Proposed General Characteristics

  • Capacity: 12 passengers
  • Fuselage diameter: 102 inches (260 cm)
  • Powerplant: 2 × Safran Silvercrest turbofans, 12,000 lbf (53 kN) thrust each

The Cessna Citation Hemisphere was introduced during the National Business Aviation Association (NBAA) convention in 2015, proposing the widest cabin in its class. Designed to operate alongside its Citation Longitude, the Hemisphere was aimed at offering a lot more in terms of capacity and passenger comfort.

Engine Performance Issues

Textron Aviation stated that it was putting its flagship Citation Hemisphere business jet program on hold due to concerns over the Silvercrest engines by Safran, as reported by Forbes. The power and performance required to operate the fixed-wing twin-engine aircraft were lacking by the engine manufacturer.

The two partners worked together for several months to conduct extensive tests (on test engines) to identify its performance and integrate with the proposed Citation airframe. According to the Senior Vice President of Engineering at Textron Aviation, Brad Thress, as reported by Safran,

“We have worked steadfastly with Safran to understand the development stages of the Silvercrest engine.
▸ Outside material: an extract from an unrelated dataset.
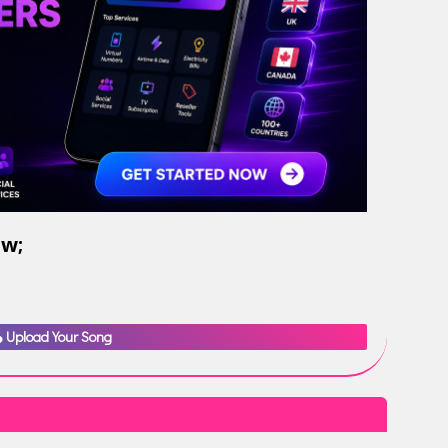
ow;
Upload Your Song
Throughout our review, we have remained confident that the Silvercrest is the best choice for the Hemisphere, and we are pleased to see Safran’s enduring commitment to delivering it on time and target.”

The Silvercrest engine showed reduced performance in high-altitude tests due to pressure losses within the high-pressure (HP) compressor. The lower performance was associated with cruise attitudes due to its axial-centrifugal architecture.

Alternative Engine Options

While Safran worked its way to resolve engine issues, Textron considered an alternative option for power plants. A competitor engine in the name of Pratt & Whitney Canada PW800 engine was considered. The PW800 series features a greater power output but could be tailored to meet the needs of the Citation Hemisphere.

Proposed Power Plants

Feature Safran Silvercrest Turbofans Pratt & Whitney Canada PW800 Turbofans
Type Twin spool Twin spool
Length 74 in (190 cm) 105.8 in (269 cm)
Diameter 42.5 (108 cm) 50 in (130 cm)
Compressor 4 low-pressure stages, 4 high-pressure blisks + 1 centrifugal stage 24-blade, single-piece Single-stage fan, 2-stage LP and 8-stage HP compressor
Turbine 1 high-pressure, 4 low-pressure stages 2 stage HP and 5 stage LP turbine LP: max 6,240 rpm, HP: max 24,043 rpm
Maximum thrust 12,000 lbf (53 kN) 15,429 lbf (68.63 kN)
Bypass ratio 5.9:1 5.5:1
Thrust-to-weight ratio 5 4.92

Operational Capabilities

  • Cruise speed: 516 kn (594 mph, 956 km/h) Mach 0.9
  • Range: 4,500 NM (5,200 mi, 8,300 km)
  • Cabin Altitude: 5,000 ft (1,500 m)

Comparing the proposed cruise speed of the Citation Hemisphere to the existing Longitude, it is considerably greater. The Citation Longitude has a maximum operational speed of Mach 0.84 (483 knots, 556 moh, 895 km/h). The Hemisphere’s cruise speed could be as high as Mach 0.9 (516 knots, 594 mph, 956 km/h), in line with the large Bombardier business jets, including the Global 6000 and 7500.

Not the Only One Affected

The Citation Hemisphere is not the airframe affected by the lack of performance and compatibility of the Safran-manufactured engines. The French aircraft manufacturer Dassault Aviation canceled its Falcon 5X program due to Silvercrest engines. However, the company relaunched the design as Falcon 6X powered by Pratt & Whitney Canada PW812D engines.

Notably, Textron Aviation has put the Citation Hemisphere program on hold rather than terminating it altogether. This means it can revisit the existing engine and airframe combination and also consider other engines for the design. The company can also revamp the existing design with a different set of engines.